Чья-то рука засунула во внешний карман его штормовой куртки какую-то бумажку. Проникновенный женский голос доверительно сообщил ему, что он – молодец, и ему выплачено за… протест не пятьдесят, а сто долларов.

Через некоторое время он, всё-таки, и насладился, и слегка пристал. Да и уже ощущал, что туда, во влажное и глубокое место, входит уже не три его пальца, а вся ладонь. Он приоткрыл для начала один глаз. Но этого было, вполне, достаточно для того, чтобы истошно завопить и войти почти в шоковое состояние. Перед ним стояла обнажённая мама Эвредики, которую величали Симона Лазаревна. Что там описывать? Худой и большой скелет, прикрытый обвисшей бурой кожей…

– А где, Эвредика, – открыв и второй глаз, прошептал Абран, – где одна?

– Она уже давно протестует в другом месте, – ответила Симона Лазаревна. – А вы, непременно, одарённый и способный мальчик. При таких чувствительных пальцах вы задорно бы играли на скрипке, и всё человечество повально не вспомнила бы о Паганини. На крайний случай, можно было бы сделаться и процветающим вором-карманником.

Окончательно опомнившись и частично придя в себя, Абран схватил в правую, изрядно увлажнённую руку брезентовую сумку и бросился бежать. Передвигаясь прыжками, как австралийский кенгуру, он летел на перрон вокзала с такой скоростью, что его не смогли догнать даже несколько ретивых забугорных телевизионных съёмочных групп. Возможно, все они желали поинтересоваться, как лично он относится к возможности созидания в России политической партии, члены которой принадлежали бы к самым разным группам нетрадиционных сексуальных направлений.

Усталый, но счастливый Абран влетел в вагон электрички, будто шаровая молния в силосную яму. Нашёл место, посмотрел на циферблат часов и окончательно успокоился. Он потерял не так уж много времени, а ведь во время его… протеста молодому Кадабракину казалось, что проходят не минуты, а долгие часы.

Жуткая образина

Но, всё-таки, в предвкушении возможного близкого счастья и неуёмной радости Абран нарисовался в живописных ромашковых полях на два часа раньше намеченной встречи, строго, на берегу речки. «Но если так уж получилось, – решил Кадабракин, – то немножко поброжу среди ромашек». Да ведь и правильно задумал. Стоит отдохнуть и набраться сил перед ответственным жизненным шагом, чтобы делать потом остальные, твёрдые, широкие и размашистые.

Обидно, но зачастую в повседневной жизни мы не замечаем самого главного, и примеров тому тьма.

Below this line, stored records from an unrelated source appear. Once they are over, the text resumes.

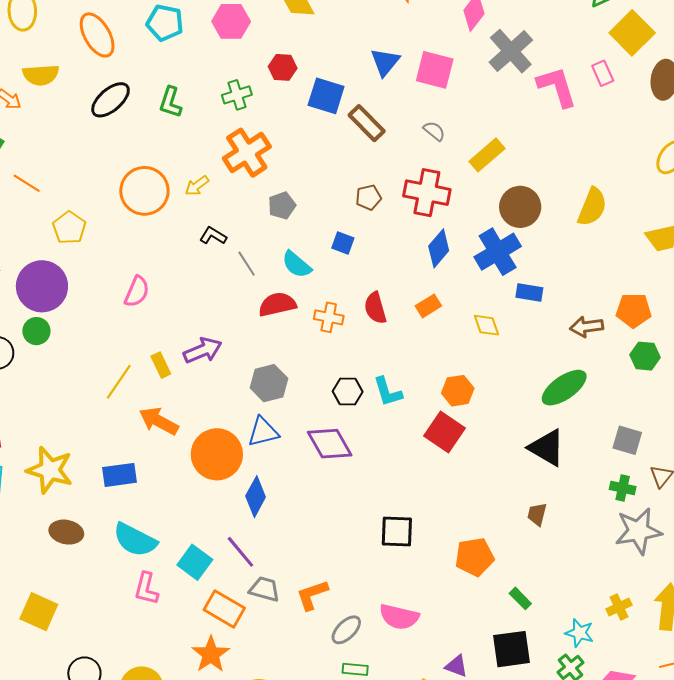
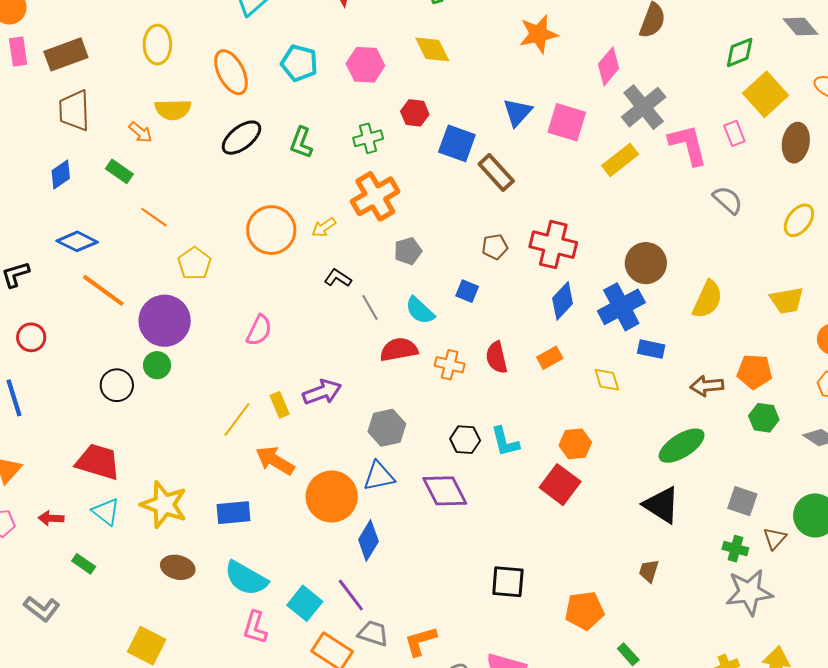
gray semicircle: (434, 131) -> (728, 200), moved, size x1.4
yellow rectangle: (487, 155) -> (620, 160), moved
yellow semicircle: (592, 207) -> (707, 299), moved

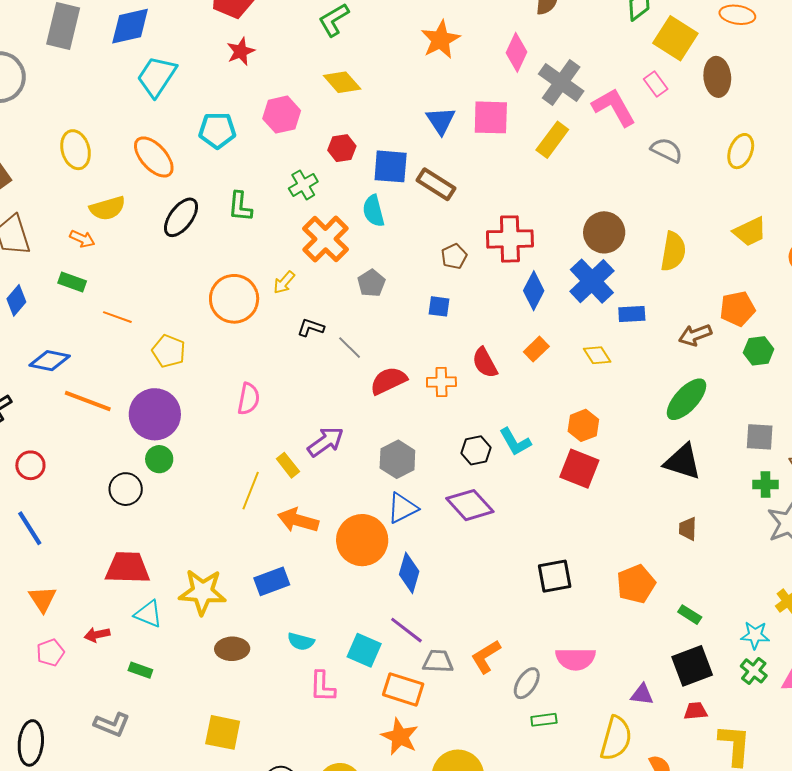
cyan semicircle: (420, 310) -> (374, 211), moved, turned 48
cyan semicircle: (246, 578) -> (301, 641), size x0.6

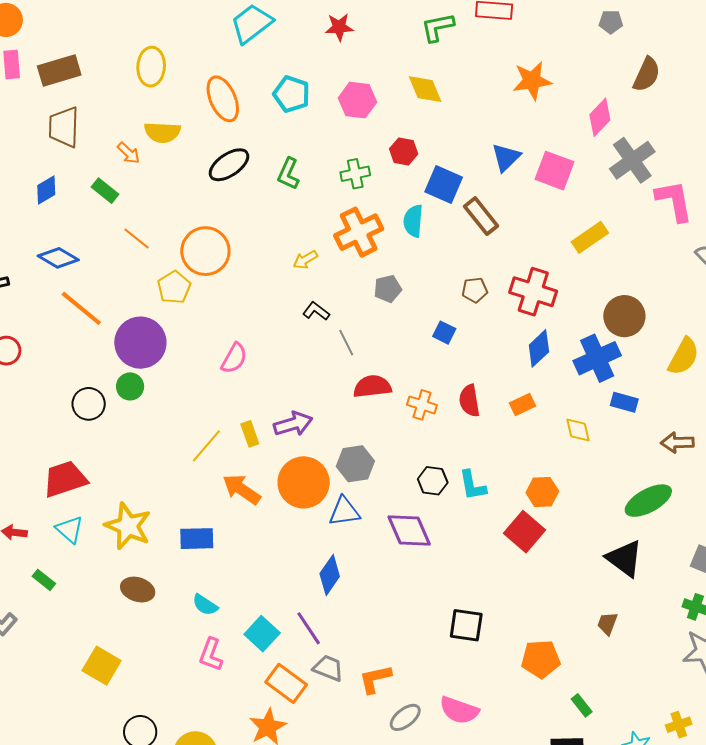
yellow rectangle: (552, 140) -> (590, 237), moved
orange circle: (234, 299) -> (205, 251), moved
orange circle: (362, 540) -> (304, 482), moved
red trapezoid: (128, 568) -> (65, 479), turned -39

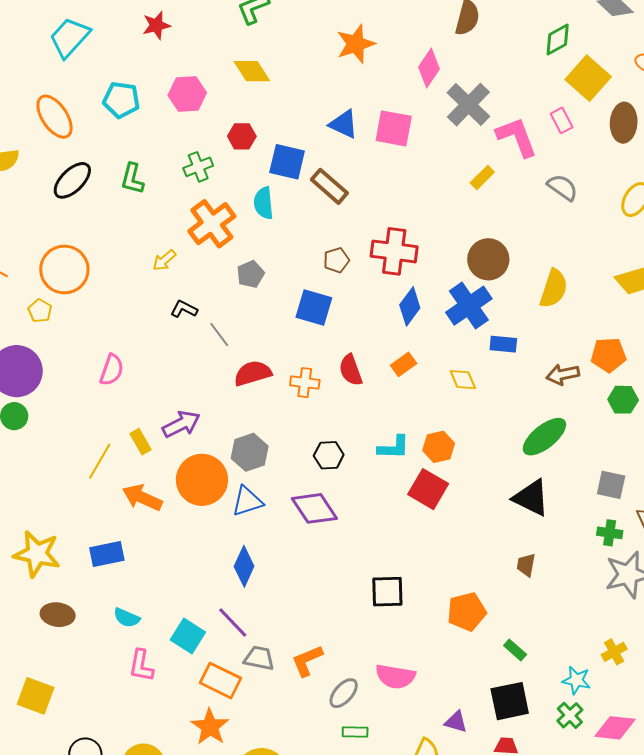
blue triangle: (506, 157) -> (344, 124), turned -40
yellow rectangle: (590, 237) -> (482, 177), moved, size x0.7
yellow pentagon: (174, 287) -> (40, 311), size x0.7
blue square: (444, 333) -> (314, 307), size x1.6
cyan L-shape: (472, 485) -> (394, 447), moved, turned -68

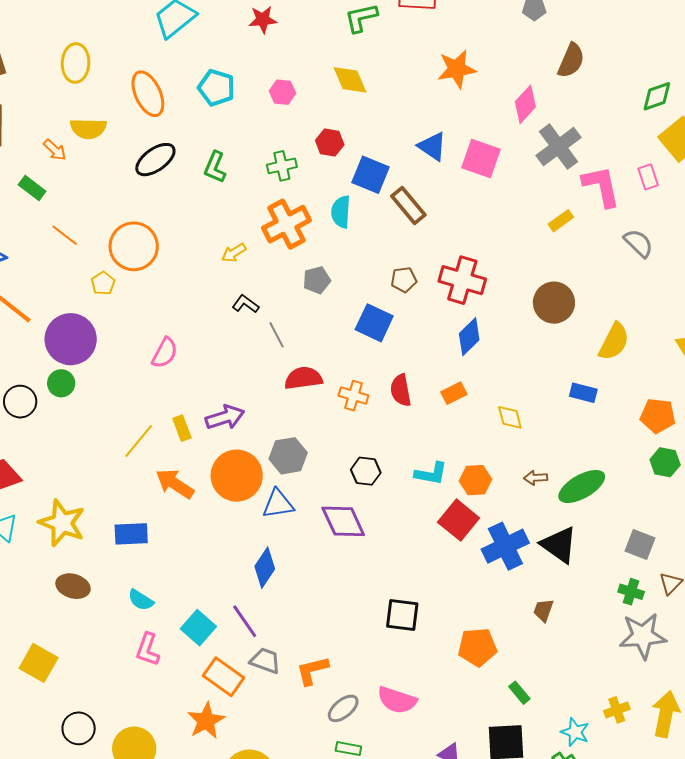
pink hexagon: (187, 94) -> (283, 92), size x0.7
blue cross: (469, 306) -> (505, 546), moved
blue rectangle: (503, 344) -> (583, 393), moved
brown arrow: (563, 374) -> (536, 478), moved, size x0.7

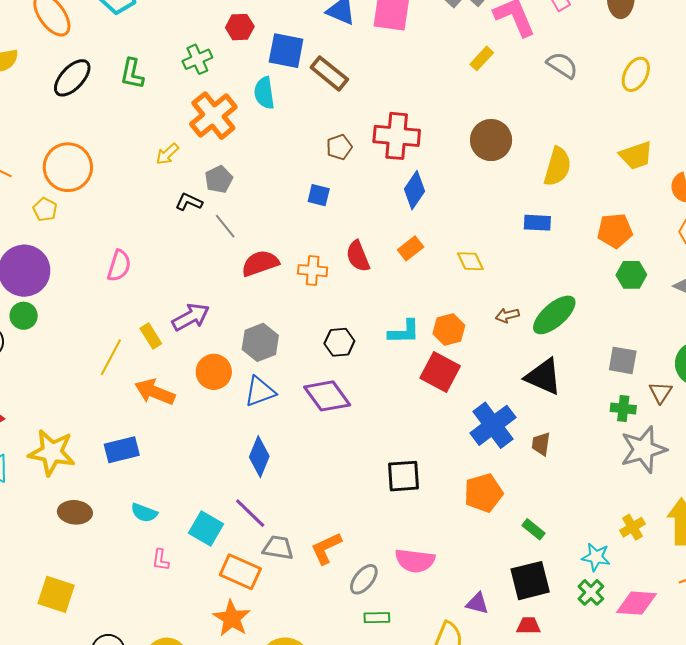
gray pentagon: (317, 280) -> (219, 179), moved
blue square: (374, 323) -> (319, 195), size x0.6
orange circle: (237, 476) -> (214, 372), size x0.7
blue cross: (505, 546) -> (493, 425), moved
pink L-shape: (148, 650) -> (161, 560), size x0.7

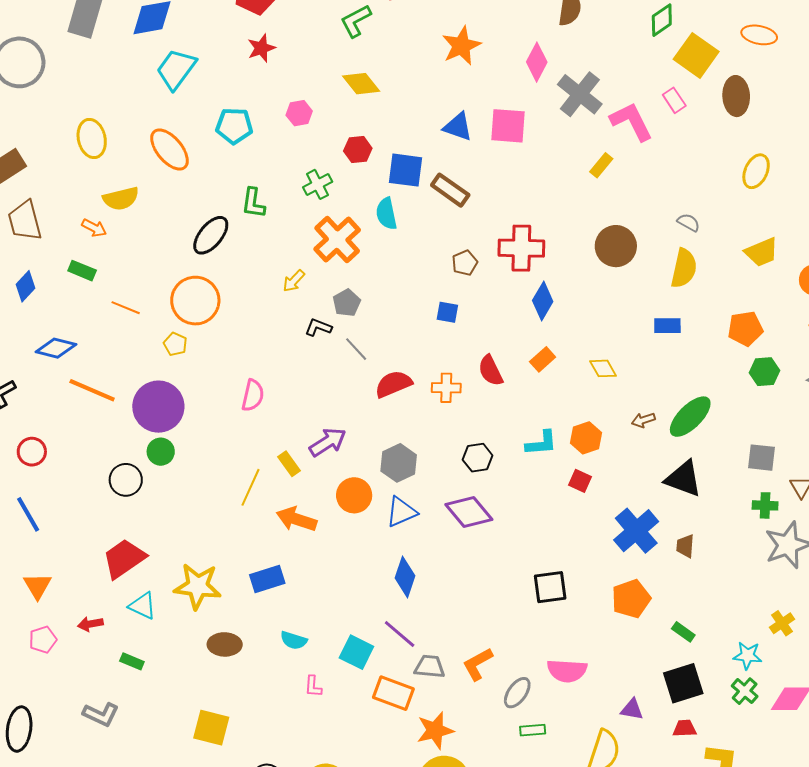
gray semicircle: (562, 65) -> (689, 222), moved, size x0.7
black ellipse: (72, 78) -> (211, 235), moved
red square: (440, 372) -> (580, 481), size x0.6
orange star: (232, 618) -> (435, 730), moved, turned 30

Взять, допустим, те же цветочные поля. Ведь хочется иногда наплевать на всё, сесть на электропоезд и отправиться за город, чтобы хоть, как-то, слиться с природой.

Если какому-то господину или даме приятен до устойчивого урчания в животе запах полевых ромашек, то ему или ей необходимо срочно отправиться на электричке за город, в поля. Там тьма-тьмущая этих удивительных цветов. Можно упасть в них – и наслаждаться, и наслаждаться. До изнеможения. Ведь приятно, согласитесь, ощутить себя единым целым с великим и необозримым миром, с ромашками, в конце концов.

Вы будете лежать, непременно, животом вниз и блаженно радоваться собственному существованию. Но при этом, конечно же, учтёте, что в таких местах сельские животноводы пасут коров, которые от страха или внезапного удивления, могут вас просто затоптать. При таком стечении обстоятельств невозможно даже будет им предъявить претензий потому, что вы с любопытством будете наблюдать с определённой высоты за своим раздавленным телом.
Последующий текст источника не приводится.